Edward Robert Drury (1832–1896) was a banker in Queensland, Australia. He was the first general manager of the Queensland National Bank which played a major role in Queensland finance in the late 19th century.

==Early life==
Edward Robert Drury was born in 1832 in Brussels, Belgium, the son of the Rev. William James Joseph Drury (chaplain to the British Embassy in Brussels and tutor of Leopold II of Belgium) and his wife Anne (née Nicholas).

Drury immigrated to Australia in 1852.

==Business career==
Drury was employed by the Bank of Australasia in 1853. In 1860 he was promoted to manager of their Brisbane branch.

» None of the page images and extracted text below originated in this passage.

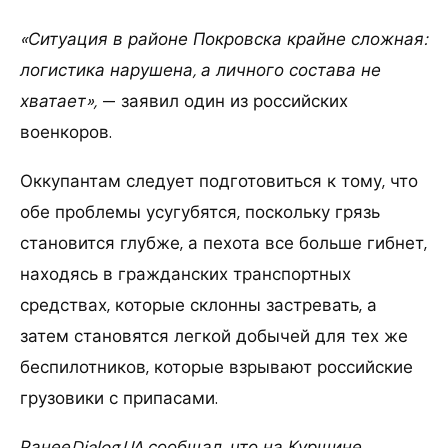
«Ситуация в районе Покровска крайне сложная:
логистика нарушена, а личного состава не
хватает»,
— заявил один из российских
военкоров.
Оккупантам следует подготовиться к тому, что
обе проблемы усугубятся, поскольку грязь
становится глубже, а пехота все больше гибнет,
находясь в гражданских транспортных
средствах, которые склонны застревать, а
затем становятся легкой добычей для тех же
беспилотников, которые взрывают российские
грузовики с припасами.
РанееDialog.UA сообщал, что на Курщине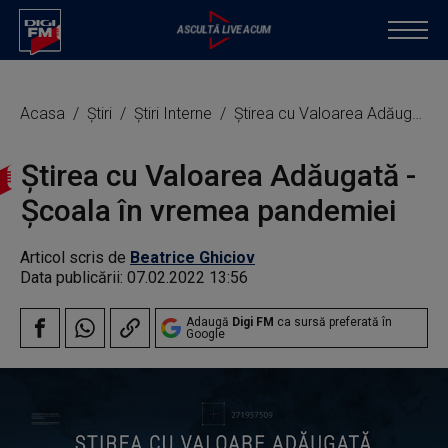
Acasa
Știri
Știri Interne
Știrea cu Valoarea Adăugată - Școala în vremea pandemiei
Știrea cu Valoarea Adăugată -
Școala în vremea pandemiei
Articol scris de
Beatrice Ghiciov
Data publicării:
07.02.2022 13:56
Adaugă
Digi FM
ca sursă preferată în
Google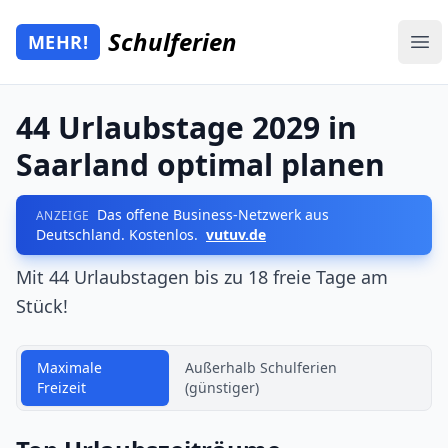
Zum Hauptinhalt springen
Schulferien
MEHR!
Mehr Schulferien
Ope
44 Urlaubstage 2029 in
Saarland optimal planen
Das offene Business-Netzwerk aus
ANZEIGE
Deutschland. Kostenlos.
vutuv.de
Mit 44 Urlaubstagen bis zu 18 freie Tage am
Stück!
Maximale
Außerhalb Schulferien
Freizeit
(günstiger)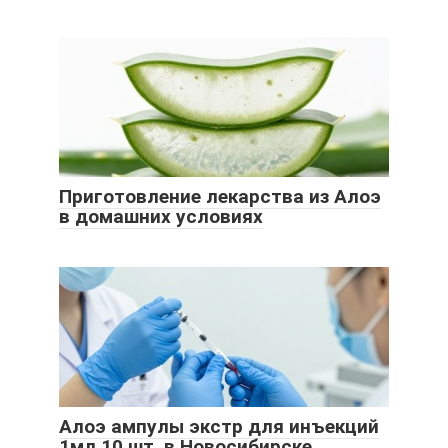
Приготовление лекарства из Алоэ
в домашних условиях
Алоэ ампулы экстр для инъекций
1мл 10 шт. в Новосибирске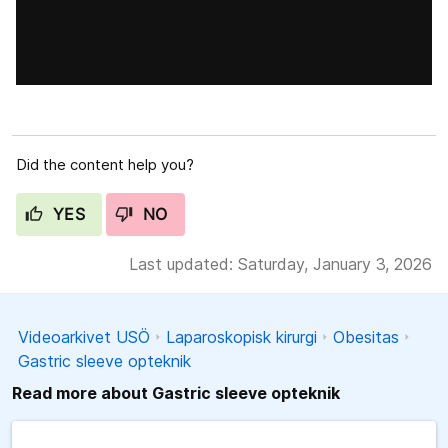
Did the content help you?
YES
NO
Last updated: Saturday, January 3, 2026
Videoarkivet USÖ
Laparoskopisk kirurgi
Obesitas
Gastric sleeve opteknik
Read more about Gastric sleeve opteknik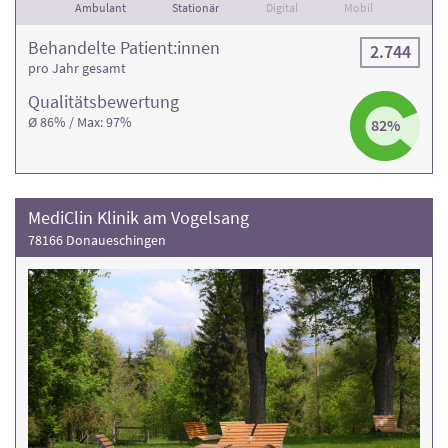
Ambulant
Stationär
Digital
Mobil
Behandelte Patient:innen
2.744
pro Jahr gesamt
Qualitäts­bewertung
Ø 86% / Max: 97%
82%
MediClin Klinik am Vogelsang
78166 Donaueschingen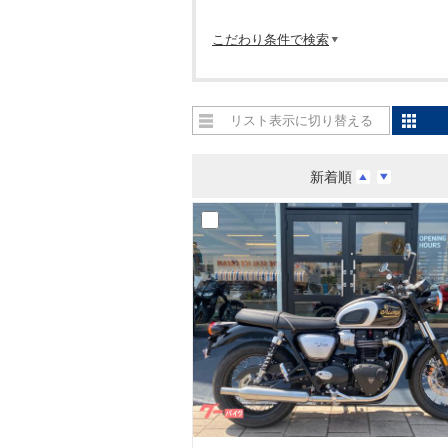
こだわり条件で検索
リスト表示に切り替える
新着順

In 1872, he was appointed the general manager of the new Queensland National Bank, a role he held until his death in 1896. He was the President of the Australian Association of Bankers from June 1894 to June 1895. Drury was professionally and personally committed to promoting development of the colony of Queensland. In both his banking role at the Queensland National Bank and his personal business activities, he was very involved with investment in mining, agriculture and land development.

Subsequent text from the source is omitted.